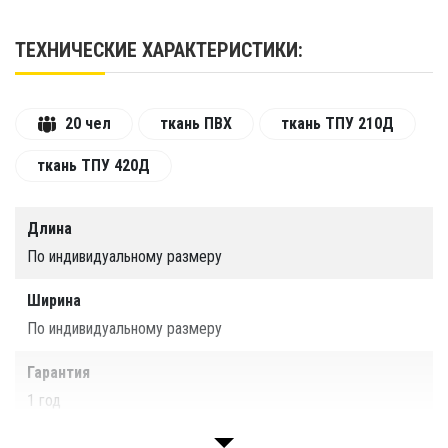
Каркас, стены, пол и крыша выполнены из
ТЕХНИЧЕСКИЕ ХАРАКТЕРИСТИКИ:
ПВХ, с поверхности которого легко
удаляются загрязнения технического и
биологического характера.
20 чел
ткань ПВХ
ткань ТПУ 210Д
По согласованию с заказчиком выполняются
ткань ТПУ 420Д
входы для установки специального
оборудования: душ, опрыскиватель и т.п.
Длина
Возможность быстро открыть дверные
проемы. На время процедуры
По индивидуальному размеру
обеззараживания герметичные завесы
Ширина
опускаются и открываются по ее
завершении.
По индивидуальному размеру
Надежная защита от дождя и снега.
Гарантия
Двускатная крыша эффективно эвакуирует
1 год
воду. Материал кровли и стен полностью
герметичен.
Срок службы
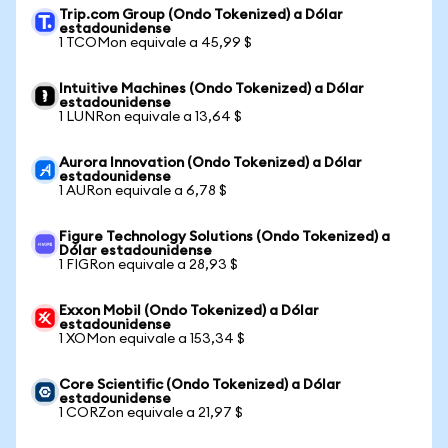
Trip.com Group (Ondo Tokenized) a Dólar
estadounidense
1 TCOMon equivale a 45,99 $
Intuitive Machines (Ondo Tokenized) a Dólar
estadounidense
1 LUNRon equivale a 13,64 $
Aurora Innovation (Ondo Tokenized) a Dólar
estadounidense
1 AURon equivale a 6,78 $
Figure Technology Solutions (Ondo Tokenized) a
Dólar estadounidense
1 FIGRon equivale a 28,93 $
Exxon Mobil (Ondo Tokenized) a Dólar
estadounidense
1 XOMon equivale a 153,34 $
Core Scientific (Ondo Tokenized) a Dólar
estadounidense
1 CORZon equivale a 21,97 $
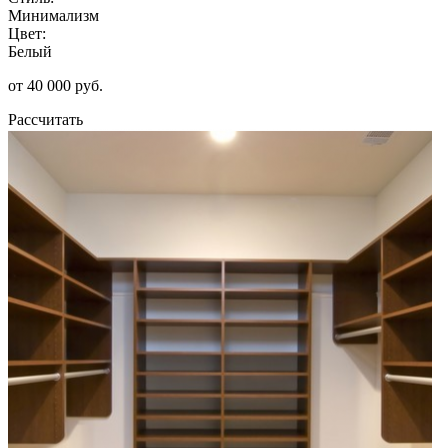
Минимализм
Цвет:
Белый
от 40 000 руб.
Рассчитать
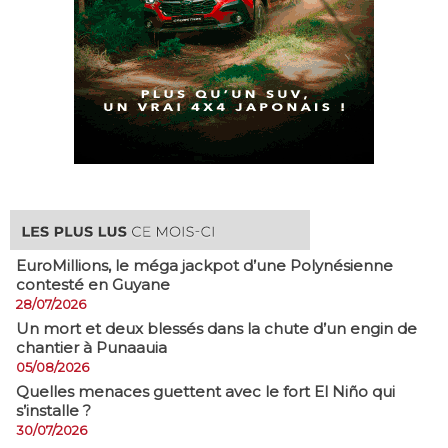
EuroMillions, ​le méga jackpot d’une Polynésienne
contesté en Guyane
28/07/2026
​Un mort et deux blessés dans la chute d’un engin de
chantier à Punaauia
05/08/2026
Quelles menaces guettent avec le fort El Niño qui
s’installe ?
30/07/2026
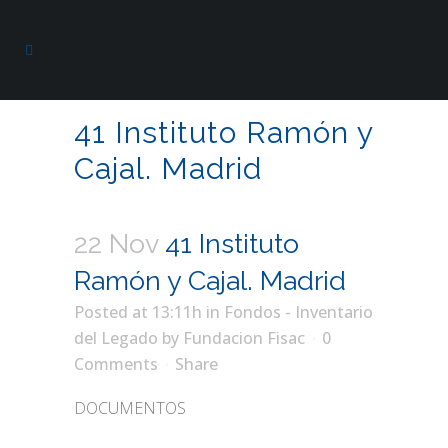
41 Instituto Ramón y
Cajal. Madrid
22 Nov
41 Instituto
Ramón y Cajal. Madrid
Posted at 13:11h
in
Fondos - Inventario
del Legado
by
Fundacion Fisac
0
Comments
Share
DOCUMENTOS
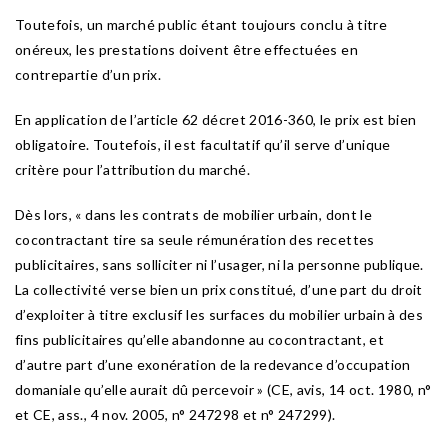
Toutefois, un marché public étant toujours conclu à titre
onéreux, les prestations doivent être effectuées en
contrepartie d’un prix.
En application de l’article 62 décret 2016-360, le prix est bien
obligatoire. Toutefois, il est facultatif qu’il serve d’unique
critère pour l’attribution du marché.
Dès lors, « dans les contrats de mobilier urbain, dont le
cocontractant tire sa seule rémunération des recettes
publicitaires, sans solliciter ni l’usager, ni la personne publique.
La collectivité verse bien un prix constitué, d’une part du droit
d’exploiter à titre exclusif les surfaces du mobilier urbain à des
fins publicitaires qu’elle abandonne au cocontractant, et
d’autre part d’une exonération de la redevance d’occupation
domaniale qu’elle aurait dû percevoir » (CE, avis, 14 oct. 1980, n°
et CE, ass., 4 nov. 2005, n° 247298 et n° 247299).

• **Exercise brief**: Every record above should be set down exactly, with the pictures left out.

• **Task response**:
Каркас, стены, пол и крыша выполнены из
ТЕХНИЧЕСКИЕ ХАРАКТЕРИСТИКИ:
ПВХ, с поверхности которого легко
удаляются загрязнения технического и
биологического характера.
20 чел
ткань ПВХ
ткань ТПУ 210Д
По согласованию с заказчиком выполняются
ткань ТПУ 420Д
входы для установки специального
оборудования: душ, опрыскиватель и т.п.
Длина
Возможность быстро открыть дверные
проемы. На время процедуры
По индивидуальному размеру
обеззараживания герметичные завесы
Ширина
опускаются и открываются по ее
завершении.
По индивидуальному размеру
Надежная защита от дождя и снега.
Гарантия
Двускатная крыша эффективно эвакуирует
1 год
воду. Материал кровли и стен полностью
герметичен.
Срок службы
Trip.com Group (Ondo Tokenized) a Dólar
estadounidense
1 TCOMon equivale a 45,99 $
Intuitive Machines (Ondo Tokenized) a Dólar
estadounidense
1 LUNRon equivale a 13,64 $
Aurora Innovation (Ondo Tokenized) a Dólar
estadounidense
1 AURon equivale a 6,78 $
Figure Technology Solutions (Ondo Tokenized) a
Dólar estadounidense
1 FIGRon equivale a 28,93 $
Exxon Mobil (Ondo Tokenized) a Dólar
estadounidense
1 XOMon equivale a 153,34 $
Core Scientific (Ondo Tokenized) a Dólar
estadounidense
1 CORZon equivale a 21,97 $
Минимализм
Цвет:
Белый
от 40 000 руб.
Рассчитать
EuroMillions, ​le méga jackpot d’une Polynésienne
contesté en Guyane
28/07/2026
​Un mort et deux blessés dans la chute d’un engin de
chantier à Punaauia
05/08/2026
Quelles menaces guettent avec le fort El Niño qui
s’installe ?
30/07/2026
41 Instituto Ramón y
Cajal. Madrid
22 Nov
41 Instituto
Ramón y Cajal. Madrid
Posted at 13:11h
in
Fondos - Inventario
del Legado
by
Fundacion Fisac
0
Comments
Share
DOCUMENTOS
Toutefois, un marché public étant toujours conclu à titre
onéreux, les prestations doivent être effectuées en
contrepartie d’un prix.
En application de l’article 62 décret 2016-360, le prix est bien
obligatoire. Toutefois, il est facultatif qu’il serve d’unique
critère pour l’attribution du marché.
Dès lors, « dans les contrats de mobilier urbain, dont le
cocontractant tire sa seule rémunération des recettes
publicitaires, sans solliciter ni l’usager, ni la personne publique.
La collectivité verse bien un prix constitué, d’une part du droit
d’exploiter à titre exclusif les surfaces du mobilier urbain à des
fins publicitaires qu’elle abandonne au cocontractant, et
d’autre part d’une exonération de la redevance d’occupation
domaniale qu’elle aurait dû percevoir » (CE, avis, 14 oct. 1980, n°
et CE, ass., 4 nov. 2005, n° 247298 et n° 247299).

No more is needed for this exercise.